Newmark’a (1982: 96-98) göre ise yazın metinleri, belli bir kültür ortamında yaşayan yazarın bu ortamın etkisiyle ürettiği kişisel bir anlatımdır. Yazın metinlerinde kültürel öğeler, dilin kurmaca niteliğiyle bütünleşmekte ve ortaya sanatsal ve işlevsel yönü olan bir yapıt çıkmaktadır. Çevirmen, yazınsal bütünlüğe zarar vermeden nasıl bir çeviri yöntemi gerçekleştireceğine karar vermelidir. Bu süreçte çevirmene yardımcı olacak yöntemler de şunlardır:

Bu bağlamda bu tür çeviri, dilsel öğelerinin aktarımından çok daha fazlasıdır. Newmark, yazın metinlerindeki kültürel öğelerin aktarılması ile ilgili yöntemleri aşağıdaki biçimde ayırmaktadır:

Sözcüğü sözcüğüne çeviri (literal translation): Buna göre çevrilecek kültürbirimler erek dildeki eşdeğer öğelerle karşılanmaktadır. Çevirmen, bu karşılığın metnin anlam bütünlüğüne uygun olup olmadığını dikkate almaktadır.

Aktarım (transference): Erek dile çevirisi yapılamayan yer, kurum, ad, gazete, kitap gibi kültürel öğelerin kaynak dildeki kullanımlarının olduğu gibi aktarılmasıdır.

Uyarlama (adaptation): Kaynak dildeki kültürbirimin erek kültürde benzer bir öğeleyle karşılanmasıdır. Kaynak dilde yapıtın özgünlüğünün korunamaması, bu yöntemin çok fazla kabul görmeyen boyutudur.

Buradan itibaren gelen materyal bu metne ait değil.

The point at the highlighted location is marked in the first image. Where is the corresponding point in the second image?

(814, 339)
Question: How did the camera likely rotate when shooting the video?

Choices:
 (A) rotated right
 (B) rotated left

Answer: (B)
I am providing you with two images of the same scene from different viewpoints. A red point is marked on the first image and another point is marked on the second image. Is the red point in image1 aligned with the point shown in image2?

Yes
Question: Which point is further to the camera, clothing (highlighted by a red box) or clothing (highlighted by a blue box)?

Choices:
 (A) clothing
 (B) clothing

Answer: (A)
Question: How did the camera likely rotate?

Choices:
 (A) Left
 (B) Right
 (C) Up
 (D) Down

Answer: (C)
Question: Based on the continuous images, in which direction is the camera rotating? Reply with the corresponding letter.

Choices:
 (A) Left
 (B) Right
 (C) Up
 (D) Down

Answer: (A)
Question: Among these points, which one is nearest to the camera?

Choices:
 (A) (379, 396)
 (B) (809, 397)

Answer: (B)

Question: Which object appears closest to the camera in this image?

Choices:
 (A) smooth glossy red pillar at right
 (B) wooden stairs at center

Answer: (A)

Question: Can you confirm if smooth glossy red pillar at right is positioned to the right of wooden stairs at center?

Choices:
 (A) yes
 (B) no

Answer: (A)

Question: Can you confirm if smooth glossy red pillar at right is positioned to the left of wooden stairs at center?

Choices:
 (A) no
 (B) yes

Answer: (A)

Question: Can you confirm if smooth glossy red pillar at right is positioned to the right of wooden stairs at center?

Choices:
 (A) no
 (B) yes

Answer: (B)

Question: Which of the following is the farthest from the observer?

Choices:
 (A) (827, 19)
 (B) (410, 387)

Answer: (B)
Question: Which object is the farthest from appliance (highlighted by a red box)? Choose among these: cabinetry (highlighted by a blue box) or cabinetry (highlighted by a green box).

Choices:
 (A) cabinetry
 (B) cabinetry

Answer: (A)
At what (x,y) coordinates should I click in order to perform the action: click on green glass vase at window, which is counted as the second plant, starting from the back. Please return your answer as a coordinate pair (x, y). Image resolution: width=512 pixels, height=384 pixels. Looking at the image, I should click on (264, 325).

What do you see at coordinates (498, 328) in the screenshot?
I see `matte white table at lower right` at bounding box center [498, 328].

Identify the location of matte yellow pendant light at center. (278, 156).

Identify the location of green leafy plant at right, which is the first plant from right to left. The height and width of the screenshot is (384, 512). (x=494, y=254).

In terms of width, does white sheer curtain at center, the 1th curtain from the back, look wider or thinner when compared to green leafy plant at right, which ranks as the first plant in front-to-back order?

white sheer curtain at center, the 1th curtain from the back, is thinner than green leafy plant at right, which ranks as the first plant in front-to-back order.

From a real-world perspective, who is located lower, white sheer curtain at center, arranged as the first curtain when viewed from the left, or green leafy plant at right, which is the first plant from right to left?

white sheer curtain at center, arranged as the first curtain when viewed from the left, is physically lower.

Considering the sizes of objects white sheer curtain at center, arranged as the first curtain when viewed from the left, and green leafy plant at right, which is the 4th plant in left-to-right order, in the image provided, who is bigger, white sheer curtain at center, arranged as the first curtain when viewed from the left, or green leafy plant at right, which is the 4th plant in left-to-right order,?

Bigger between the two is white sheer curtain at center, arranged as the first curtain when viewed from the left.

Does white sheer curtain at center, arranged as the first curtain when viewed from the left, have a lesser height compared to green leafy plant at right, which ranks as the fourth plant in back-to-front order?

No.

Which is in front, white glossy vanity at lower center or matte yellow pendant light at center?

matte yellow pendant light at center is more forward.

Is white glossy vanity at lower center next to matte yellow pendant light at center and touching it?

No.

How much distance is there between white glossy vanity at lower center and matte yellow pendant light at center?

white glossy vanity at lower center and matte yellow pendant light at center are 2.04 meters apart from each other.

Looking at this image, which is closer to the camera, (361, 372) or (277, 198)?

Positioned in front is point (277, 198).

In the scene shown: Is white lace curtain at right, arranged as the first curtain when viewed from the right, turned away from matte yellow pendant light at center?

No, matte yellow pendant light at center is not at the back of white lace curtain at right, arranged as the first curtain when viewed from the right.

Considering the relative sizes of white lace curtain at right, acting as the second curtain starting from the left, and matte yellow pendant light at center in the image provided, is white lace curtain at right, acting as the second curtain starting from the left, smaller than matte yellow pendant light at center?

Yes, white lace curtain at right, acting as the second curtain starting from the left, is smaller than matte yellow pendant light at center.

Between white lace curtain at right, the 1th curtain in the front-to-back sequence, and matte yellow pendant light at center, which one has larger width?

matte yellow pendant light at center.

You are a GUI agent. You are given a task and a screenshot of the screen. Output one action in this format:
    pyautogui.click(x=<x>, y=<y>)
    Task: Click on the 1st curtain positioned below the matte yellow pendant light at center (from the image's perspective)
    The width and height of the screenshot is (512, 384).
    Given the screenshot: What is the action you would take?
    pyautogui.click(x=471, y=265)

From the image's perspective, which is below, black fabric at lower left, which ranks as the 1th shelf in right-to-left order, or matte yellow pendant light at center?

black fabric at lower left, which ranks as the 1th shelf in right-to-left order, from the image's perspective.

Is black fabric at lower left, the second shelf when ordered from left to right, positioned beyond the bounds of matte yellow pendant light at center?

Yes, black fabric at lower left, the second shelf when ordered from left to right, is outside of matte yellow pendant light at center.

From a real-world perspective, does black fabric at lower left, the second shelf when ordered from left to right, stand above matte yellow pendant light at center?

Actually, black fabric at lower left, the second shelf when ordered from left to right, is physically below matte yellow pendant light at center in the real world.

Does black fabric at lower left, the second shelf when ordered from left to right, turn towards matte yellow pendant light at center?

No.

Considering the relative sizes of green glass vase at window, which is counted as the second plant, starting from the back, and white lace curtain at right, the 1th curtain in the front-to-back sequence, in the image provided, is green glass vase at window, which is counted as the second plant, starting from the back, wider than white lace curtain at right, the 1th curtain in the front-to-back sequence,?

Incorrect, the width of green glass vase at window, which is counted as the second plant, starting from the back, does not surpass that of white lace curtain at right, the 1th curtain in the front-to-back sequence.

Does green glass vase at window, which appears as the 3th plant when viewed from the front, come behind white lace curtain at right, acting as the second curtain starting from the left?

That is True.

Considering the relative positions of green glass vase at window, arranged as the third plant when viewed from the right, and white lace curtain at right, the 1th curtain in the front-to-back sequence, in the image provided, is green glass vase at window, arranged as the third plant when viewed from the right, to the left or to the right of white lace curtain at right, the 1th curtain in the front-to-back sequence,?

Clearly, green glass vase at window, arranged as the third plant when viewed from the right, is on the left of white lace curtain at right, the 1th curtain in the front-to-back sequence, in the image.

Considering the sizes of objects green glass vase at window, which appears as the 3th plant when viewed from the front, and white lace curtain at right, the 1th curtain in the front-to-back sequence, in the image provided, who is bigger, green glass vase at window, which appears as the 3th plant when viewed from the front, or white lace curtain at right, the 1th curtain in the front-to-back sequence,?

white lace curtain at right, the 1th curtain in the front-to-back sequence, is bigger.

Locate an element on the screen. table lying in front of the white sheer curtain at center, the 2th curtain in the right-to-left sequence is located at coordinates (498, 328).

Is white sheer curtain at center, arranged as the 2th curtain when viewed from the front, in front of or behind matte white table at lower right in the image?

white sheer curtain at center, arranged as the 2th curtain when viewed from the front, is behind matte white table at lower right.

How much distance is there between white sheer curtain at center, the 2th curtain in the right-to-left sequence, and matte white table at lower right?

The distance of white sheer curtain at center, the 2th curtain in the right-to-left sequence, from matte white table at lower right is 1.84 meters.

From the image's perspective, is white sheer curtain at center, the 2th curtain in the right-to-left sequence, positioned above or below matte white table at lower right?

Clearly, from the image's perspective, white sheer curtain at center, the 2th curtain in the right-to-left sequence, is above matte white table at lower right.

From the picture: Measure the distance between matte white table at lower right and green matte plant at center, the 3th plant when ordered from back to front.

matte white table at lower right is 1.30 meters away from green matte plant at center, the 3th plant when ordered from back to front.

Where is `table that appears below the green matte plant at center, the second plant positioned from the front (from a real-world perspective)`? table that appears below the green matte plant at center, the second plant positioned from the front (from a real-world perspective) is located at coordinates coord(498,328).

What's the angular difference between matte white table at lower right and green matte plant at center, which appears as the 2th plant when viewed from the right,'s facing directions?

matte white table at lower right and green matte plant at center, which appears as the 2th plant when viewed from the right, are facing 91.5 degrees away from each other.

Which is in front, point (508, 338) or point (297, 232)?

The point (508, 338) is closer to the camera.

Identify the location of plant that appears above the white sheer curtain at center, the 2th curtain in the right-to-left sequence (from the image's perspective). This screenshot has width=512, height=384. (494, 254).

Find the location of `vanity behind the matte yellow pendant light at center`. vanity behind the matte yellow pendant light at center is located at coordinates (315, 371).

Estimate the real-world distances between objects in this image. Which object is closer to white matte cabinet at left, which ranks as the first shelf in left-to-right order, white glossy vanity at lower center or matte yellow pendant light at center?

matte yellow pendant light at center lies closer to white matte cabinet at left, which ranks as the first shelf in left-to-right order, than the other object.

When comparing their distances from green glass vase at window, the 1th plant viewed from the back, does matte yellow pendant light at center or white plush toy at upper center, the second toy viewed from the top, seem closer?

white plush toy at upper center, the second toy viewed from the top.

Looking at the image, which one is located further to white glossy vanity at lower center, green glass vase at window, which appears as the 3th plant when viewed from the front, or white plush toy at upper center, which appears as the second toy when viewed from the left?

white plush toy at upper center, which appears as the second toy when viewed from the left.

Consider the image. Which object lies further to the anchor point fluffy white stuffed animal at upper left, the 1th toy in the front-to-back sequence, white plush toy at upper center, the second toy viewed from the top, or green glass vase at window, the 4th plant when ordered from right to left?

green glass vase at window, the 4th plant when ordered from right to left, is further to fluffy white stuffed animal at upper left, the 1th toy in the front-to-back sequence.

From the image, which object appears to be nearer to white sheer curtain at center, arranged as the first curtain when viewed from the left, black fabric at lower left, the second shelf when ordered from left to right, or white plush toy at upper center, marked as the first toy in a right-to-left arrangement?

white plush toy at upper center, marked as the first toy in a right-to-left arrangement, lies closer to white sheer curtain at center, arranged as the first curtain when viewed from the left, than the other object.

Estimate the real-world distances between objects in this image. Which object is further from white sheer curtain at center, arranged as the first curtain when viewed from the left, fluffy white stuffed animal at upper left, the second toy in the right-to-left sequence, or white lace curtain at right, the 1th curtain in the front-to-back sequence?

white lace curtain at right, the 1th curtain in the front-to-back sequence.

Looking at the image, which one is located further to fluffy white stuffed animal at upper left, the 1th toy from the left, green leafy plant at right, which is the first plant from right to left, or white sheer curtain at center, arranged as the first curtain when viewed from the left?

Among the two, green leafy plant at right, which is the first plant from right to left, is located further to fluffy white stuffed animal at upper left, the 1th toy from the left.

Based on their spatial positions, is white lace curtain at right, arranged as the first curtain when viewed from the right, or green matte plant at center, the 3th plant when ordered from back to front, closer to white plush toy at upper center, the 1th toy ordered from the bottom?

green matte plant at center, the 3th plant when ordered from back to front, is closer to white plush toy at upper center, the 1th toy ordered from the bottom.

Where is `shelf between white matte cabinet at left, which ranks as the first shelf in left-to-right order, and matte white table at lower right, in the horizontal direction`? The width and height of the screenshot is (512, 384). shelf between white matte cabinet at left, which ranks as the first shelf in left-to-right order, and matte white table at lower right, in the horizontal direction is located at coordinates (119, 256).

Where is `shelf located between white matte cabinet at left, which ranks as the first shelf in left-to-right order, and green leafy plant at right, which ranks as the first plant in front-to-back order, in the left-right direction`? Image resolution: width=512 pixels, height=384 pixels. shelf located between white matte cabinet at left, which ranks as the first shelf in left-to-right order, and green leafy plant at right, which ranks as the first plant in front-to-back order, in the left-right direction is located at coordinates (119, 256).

İşlevsel Çeviri (neutralization/functual translation): Kaynak dildeki kültürbirimin erek dil okuyucusunun kolaylıkla algılayabileceği genel/evrensel bir ifadeyle karşılanmasıdır.

Açıklama (explanation): Kaynak dildeki kültürbirimlerin erek dilde anlaşılabilmesi için metin içinde açıklama yapılmasıdır.

Çıkarma (deletion): Erek dil okuyucusunun herhangi bir nedenle algılayamayacağı ya da erek dilde hiçbir şekilde eşdeğeri bulunmayan, aktarılamayan bölümün tamamen çıkarılmasıdır. Kaynak metnin özgünlüğünün korunamayacak olması, bu yöntemin kullanılmasını çok fazla onaylamamaktadır.